Senin, 31 Maret 2014

Tugas #Softskill - Perekonomian Indonesia Saat Ini



Stacia Reynata
28213633
1EB09
Perekonomian Indonesia pada saat ini memiliki kasus yang hampir mirip dengan negara India, yaitu maraknya serangan spekulan serta defisit transaksi berjalan. Defisit transaksi berjalan pada tahun 2013 telah mencapai angka 3,5%. Akan tetapi, jika keadaan ekonomi dan konsumsi/impor dapat ditekan untuk tahun 2014 maka defisit hanya akan mencapai angka 2,8%. Keadaan defisit neraca tersebut sebenarnya sudah berlangsung sejak tahun 1997. Hal ini disebabkan oleh dua hal yaitu berubahnya negara Indonesia menjadi negara net oil importir sejak tahun 2003 setelah dulunya Indonesia adalah negara net oil exportir. Alasan kedua adalah sebelum terjadinya krisis moneter, setiap kali terjadi defisit, negara Indonesia selalu di-supply dana oleh IGGI/CGI. Semenjak pertumbuhan ekonomi Indonesia mulai membaik dan Indonesia digolongkan sebagai negara menengah, pinjaman CGI/IGGI sekarang lebih bersifat komersiil. Kini, dengan adanya kedua faktor tersebut, Indonesia semakin tertekan. Ditambah dengan hasil ekspor yang kurang mencukupi, cicilan imbal hasil yang tinggi, serta meningkatnya subsidi.
Kondisi defisit neraca perdagangan tersebut diperparah dengan berubahnya life style masyarakat Indonesia. Terlebih saat periode menurunnya tingkat suku bunga BI Rate di Indonesia, tingkat konsumsi semakin menjadi-jadi karena banyaknya masyarakat yang mengambil kredit untuk barang konsumsi. Padahal, sebagian besar barang konsumsi kita (misal alat-alat elektronik, makanan di restoran, pakaian, dsb.) adalah barang impor. Jika konsumsi Indonesia tidak ditekan, impor negara Indonesia tidak akan sanggup mengimbangi ekspor luar negeri dan pada akhirnya defisit neraca perdagangan akan semakin besar.

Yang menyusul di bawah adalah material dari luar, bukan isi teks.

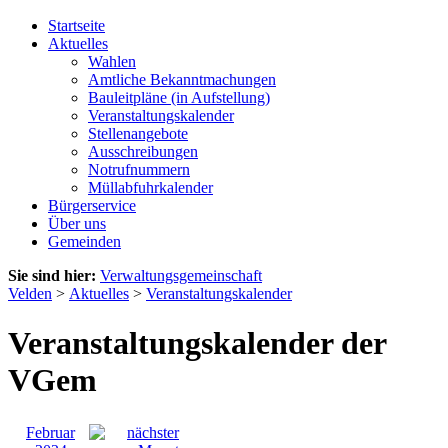
Startseite
Aktuelles
Wahlen
Amtliche Bekanntmachungen
Bauleitpläne (in Aufstellung)
Veranstaltungskalender
Stellenangebote
Ausschreibungen
Notrufnummern
Müllabfuhrkalender
Bürgerservice
Über uns
Gemeinden
Sie sind hier:
Verwaltungsgemeinschaft
Velden
>
Aktuelles
>
Veranstaltungskalender
Veranstaltungskalender der
VGem
Februar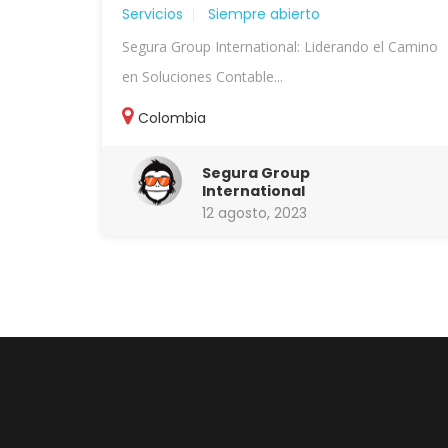
Servicios
Siempre abierto
Segura Group International: Liderando el Camino
en Soluciones Contable...
Colombia
Segura Group
International
12 agosto, 2023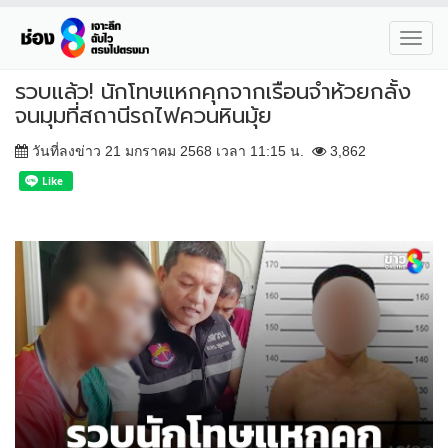
Toggl
navig
รวบแล้ว! นักโทษแหกคุกจากเรือนจำห้วยกลั้ง
จนมุมที่สถานีรถไฟควนหินมุ้ย
วันที่ลงข่าว 21 มกราคม 2568 เวลา 11:15 น.
3,862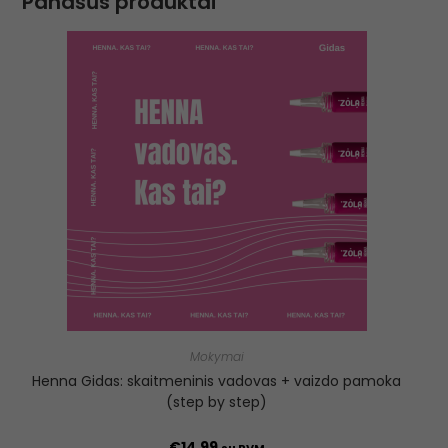
Panašūs produktai
Mokymai
Henna Gidas: skaitmeninis vadovas + vaizdo pamoka
(step by step)
€
14.99
su PVM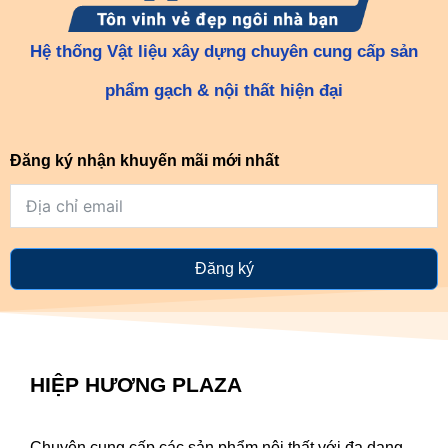
Hệ thống Vật liệu xây dựng chuyên cung cấp sản
phẩm gạch & nội thất hiện đại
Đăng ký nhận khuyến mãi mới nhất
Đăng ký
HIỆP HƯƠNG PLAZA
Chuyên cung cấp các sản phẩm nội thất với đa dạng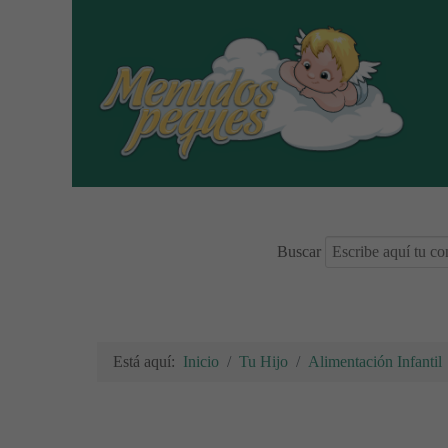
Buscar
Está aquí:
Inicio
Tu Hijo
Alimentación Infantil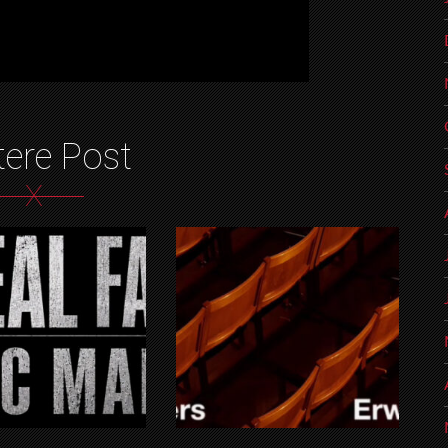
tere Post
X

Sebenarnya Indonesia pernah mengalami masa kejayaan setelah mengalami keterpurukan akibat krisis moneter tahun 1997-1998. Jika Indonesia menengok ke arah 5 tahun ke belakang (2008-2012), dapat dikatakan bahwa lima tahun lalu adalah lima tahun penuh kelimpahan (5 years of plenty). PDB kita terus menguat dari 6,0% menjadi 6,5%, BI rate menurun dari 9,5% menjadi 5,75%, dan menguatnya Rupiah. Kondisi kejayaan tersebut disebabkan oleh booming-nya komoditas Indonesia (harga barang-barang komoditas naik sehingga hasil ekspor tinggi) serta inflow modal (banjir likuiditas akibat QE). Akan tetapi, dengan tidak adanya reformasi stuktural yang meliputi pembenahan infrastruktur, produktivitas, serta pasar tenaga kerja, menyebabkan kondisi kelimpahan tersebut kembali ke kondisi normal pada tahun 2013. PDB yang terus menurun menjadi +/- 5%, BI rate terus meningkat hingga mencapai angka 8%, serta imbal hasil SUN 10Y yang mencapai >8% semakin menambah beban negara. Lalu bagaimanakah kondisi masa depan ekonomi Indonesia jika kebijakan struktural/ reformasi pemerintahan yang baru tidak segera mengambil langkah preventif?Terlebih di tengah tekanan isu US tapering serta revolusi shale gas Amerika yang otomatis menurunkan harga komoditas dunia.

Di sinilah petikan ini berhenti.